Et le Führer en Allemagne? D’après Ledy Broeckx, il n’avait pas grand-chose à voir avec tout ça. « Les membres de ma famille ont collaboré parce qu’ils croyaient que cela rapporterait quelque chose à la Flandre. À leur place, j’aurai fait exactement la même chose. Je me ficherais comme d’une guigne si pour cela je devais conclure un pacte avec l’Allemagne et pour ma part même avec le diable. Ce qui compte c’est l’indépendance de la Flandre. C’était également le cas de mon père. Il était très flamingant, mais absolument pas bien disposé vis-à-vis de l’Allemagne. J’en suis certaine. Un jour – j’avais environ seize ans, j’étais encore jeune et étourdie – j’ai acheté une épingle surmontée d’une croix gammée en argent au Beest (le surnom du café nationaliste flamand De Leeuw van Vlaanderen à Anvers, NDLR). Quand mon père l’a découvert, il était en rage. « Qu’est-ce que c’est que ça », a-t-il demandé. Mon père, qui était toujours doux, était hors de lui. « Tu trahis ton peuple. Nous sommes des Flamands, non des Allemands. » Je ne vais pas prétendre qu’il n’y avait pas de collaborateurs germanophiles. Il y en avait, mais c’étaient des exceptions. Au Maartensfonds, il y avait un homme comme ça, entre-temps il a dépassé les nonante ans. Un jour, j’ai été chez lui. Quand on va dans son salon, on passe devant une photo géante d’Hitler. C’est-à-dire : on ne passe qu’à condition de le saluer (tend le bras droit). Il me racontait qu’à l’époque, la gendarmerie venait souvent le voir. Et qu’il demandait à ces gendarmes de saluer la photo. ‘Et ils le faisaient’, dit-il. »

Fière

La série de Canvas montre que beaucoup d’enfants de la collaboration ont souffert du passé de guerre de leur père et/ou mère. Dans certains cas, ils étaient victimes de pauvreté ou d’exclusion, aujourd’hui, un certain nombre de témoins ressentent toujours de la honte.

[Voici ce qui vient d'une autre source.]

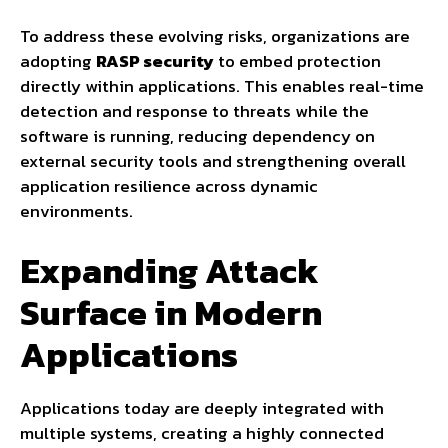
To address these evolving risks, organizations are
adopting
RASP security
to embed protection
directly within applications. This enables real-time
detection and response to threats while the
software is running, reducing dependency on
external security tools and strengthening overall
application resilience across dynamic
environments.
Expanding Attack
Surface in Modern
Applications
Applications today are deeply integrated with
multiple systems, creating a highly connected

Ledy Broeckx raconte que dans son cas, elle n’a pas trop souffert. « Quand mon père était emprisonné, ma mère a eu un job auprès du grand patron de la Banque Nationale à Anvers. Elle devait s’occuper des enfants. C’était une famille de véritables fransquillons, qui savait que notre père était un noir. Pourtant, ils se sont bien occupés de nous. Ainsi, ils m’ont offert mon premier maillot de bain. Évidemment, on me regardait parfois de travers. J’allais à l’école à Sainte-Agnès à Borgerhout, chez les Ursulines. Un jour, la mère supérieure est entrée dans la classe avec un paquet d’enveloppes. Toutes les élèves ont reçu une enveloppe. Sauf moi. Quand j’ai demandé pourquoi, elle m’a dit : ‘Pour vous, il n’y en a pas, car votre père est un noir.’ Après des enfants m’ont demandé si mon père était « un nègre ». Je suis rentrée chez moi en pleurant. Le soir, mon père m’a parlé des noirs et des blancs. Le lendemain, je suis retournée à l’école fière comme Artaban. »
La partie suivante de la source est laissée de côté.